CAN ANYONE EXPLAIN TO ME WHY FEBRUARY IS BLACK HISTORY MONTH? Jackie Robinson was born on January 31st, MLK on January 15th, and Carver on January 10TH. January ought to be Black History Month — unless the whole idea of modern culture is to wipe out the memory of the American Revolution (a nearby town just announced the discontinuation of 4th of July fireworks). What's going on here?
Someone said that the world would have been better off if Barney Frank and Charles Rangel had gone into doing voices for Walt Disney instead of doing Washington DC. Barry Sotello would have made a great radio announcer. And America would've been much better off if many college professors had gone into street sweeping instead of brainwashing our next generation.
Well, to me February will always be "American History Month" — and I mean all races, in no particular order! SO — in honor of 3 of our 4 greatest Presidents — all born in February — this week's column is a rerun of my February 3, 2004 column on Abraham Lincoln.
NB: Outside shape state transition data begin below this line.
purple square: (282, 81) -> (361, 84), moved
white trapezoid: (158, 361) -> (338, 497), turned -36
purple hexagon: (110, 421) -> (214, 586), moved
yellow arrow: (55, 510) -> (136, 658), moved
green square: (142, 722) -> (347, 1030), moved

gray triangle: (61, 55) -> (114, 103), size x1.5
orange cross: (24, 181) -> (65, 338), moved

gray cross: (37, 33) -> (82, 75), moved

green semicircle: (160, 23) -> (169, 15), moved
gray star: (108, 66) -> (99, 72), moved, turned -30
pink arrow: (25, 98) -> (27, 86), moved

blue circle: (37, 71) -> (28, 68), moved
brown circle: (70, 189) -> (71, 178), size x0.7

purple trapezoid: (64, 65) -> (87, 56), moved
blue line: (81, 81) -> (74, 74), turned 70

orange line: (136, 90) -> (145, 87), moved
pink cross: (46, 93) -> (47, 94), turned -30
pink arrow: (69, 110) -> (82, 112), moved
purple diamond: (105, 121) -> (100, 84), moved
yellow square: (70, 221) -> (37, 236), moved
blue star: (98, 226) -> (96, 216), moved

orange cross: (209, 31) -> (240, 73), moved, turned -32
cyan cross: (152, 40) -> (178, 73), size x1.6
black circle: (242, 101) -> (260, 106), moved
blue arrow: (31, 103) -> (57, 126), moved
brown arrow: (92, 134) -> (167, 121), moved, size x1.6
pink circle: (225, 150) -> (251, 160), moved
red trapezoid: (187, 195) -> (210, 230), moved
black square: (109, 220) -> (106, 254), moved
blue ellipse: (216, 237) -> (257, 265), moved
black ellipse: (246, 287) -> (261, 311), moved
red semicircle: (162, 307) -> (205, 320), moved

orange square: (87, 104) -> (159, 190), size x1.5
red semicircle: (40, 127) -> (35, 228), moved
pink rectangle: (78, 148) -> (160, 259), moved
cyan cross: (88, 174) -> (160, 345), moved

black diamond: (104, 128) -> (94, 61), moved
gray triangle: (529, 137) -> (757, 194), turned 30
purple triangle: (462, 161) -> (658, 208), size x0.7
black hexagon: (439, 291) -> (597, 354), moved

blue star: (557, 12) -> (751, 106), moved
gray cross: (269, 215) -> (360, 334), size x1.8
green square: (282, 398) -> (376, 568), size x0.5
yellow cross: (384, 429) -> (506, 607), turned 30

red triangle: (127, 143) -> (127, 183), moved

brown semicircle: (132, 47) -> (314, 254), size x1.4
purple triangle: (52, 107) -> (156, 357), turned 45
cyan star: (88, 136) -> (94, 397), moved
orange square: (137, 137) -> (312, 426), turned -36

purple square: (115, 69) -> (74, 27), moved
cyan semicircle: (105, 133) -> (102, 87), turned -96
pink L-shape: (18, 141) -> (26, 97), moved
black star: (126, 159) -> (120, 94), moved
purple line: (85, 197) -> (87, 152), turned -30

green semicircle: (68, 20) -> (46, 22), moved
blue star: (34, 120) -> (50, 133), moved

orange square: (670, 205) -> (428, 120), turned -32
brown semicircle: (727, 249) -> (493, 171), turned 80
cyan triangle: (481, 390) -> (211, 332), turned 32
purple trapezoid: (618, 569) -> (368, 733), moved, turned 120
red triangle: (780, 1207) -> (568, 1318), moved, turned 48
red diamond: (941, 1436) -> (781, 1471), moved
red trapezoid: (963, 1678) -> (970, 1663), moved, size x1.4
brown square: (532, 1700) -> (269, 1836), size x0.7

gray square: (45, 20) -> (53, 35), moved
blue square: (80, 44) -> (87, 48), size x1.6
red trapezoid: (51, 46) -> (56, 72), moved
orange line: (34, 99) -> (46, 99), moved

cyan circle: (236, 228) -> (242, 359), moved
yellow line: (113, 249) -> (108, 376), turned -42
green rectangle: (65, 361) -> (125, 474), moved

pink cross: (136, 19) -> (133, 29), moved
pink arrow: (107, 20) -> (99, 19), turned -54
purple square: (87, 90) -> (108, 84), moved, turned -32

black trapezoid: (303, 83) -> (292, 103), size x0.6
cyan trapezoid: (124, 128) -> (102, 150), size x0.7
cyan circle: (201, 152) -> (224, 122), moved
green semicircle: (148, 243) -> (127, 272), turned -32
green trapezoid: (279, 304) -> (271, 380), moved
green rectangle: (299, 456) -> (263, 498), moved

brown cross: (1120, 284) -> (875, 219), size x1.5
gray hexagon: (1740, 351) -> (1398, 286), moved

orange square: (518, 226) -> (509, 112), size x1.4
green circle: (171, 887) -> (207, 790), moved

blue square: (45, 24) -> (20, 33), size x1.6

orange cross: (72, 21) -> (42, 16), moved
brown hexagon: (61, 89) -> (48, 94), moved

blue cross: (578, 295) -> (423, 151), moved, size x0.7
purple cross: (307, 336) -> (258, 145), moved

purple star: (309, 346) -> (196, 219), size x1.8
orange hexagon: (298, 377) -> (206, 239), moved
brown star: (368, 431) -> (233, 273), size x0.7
I'm changing the title to "Abraham, Jackie, and John" [a baseball historian was talking to some kids about Jackie Robinson, and one of them asked, "Who is she?"
Well, a lot of people who think they know Tom Jefferson or old Abe Lincoln are just as confused. Unless I waste the rest of my life, I'd like to set some historical records straight before I'm done:
[quote]
Was the "real" Abraham Lincoln a "trigger happy" Barry Goldwater (as portrayed on TV in 1964)? Long before March 4, 1861, the Confederacy had begun overrunning its headlights. They were tone deaf and color blind to the difference between "perception" and reality. Two weeks before the inauguration, General Beauregard had resigned as superintendent of West Point and placed shore batteries opposite Fort Sumter in Charleston harbor. The curtain was about to be drawn on the drama that was to include Booth's final act. The perception was, as Booth's letter said, "The very nomination of Abraham Lincoln, four years ago, spoke plainly of war . . . His election proved it."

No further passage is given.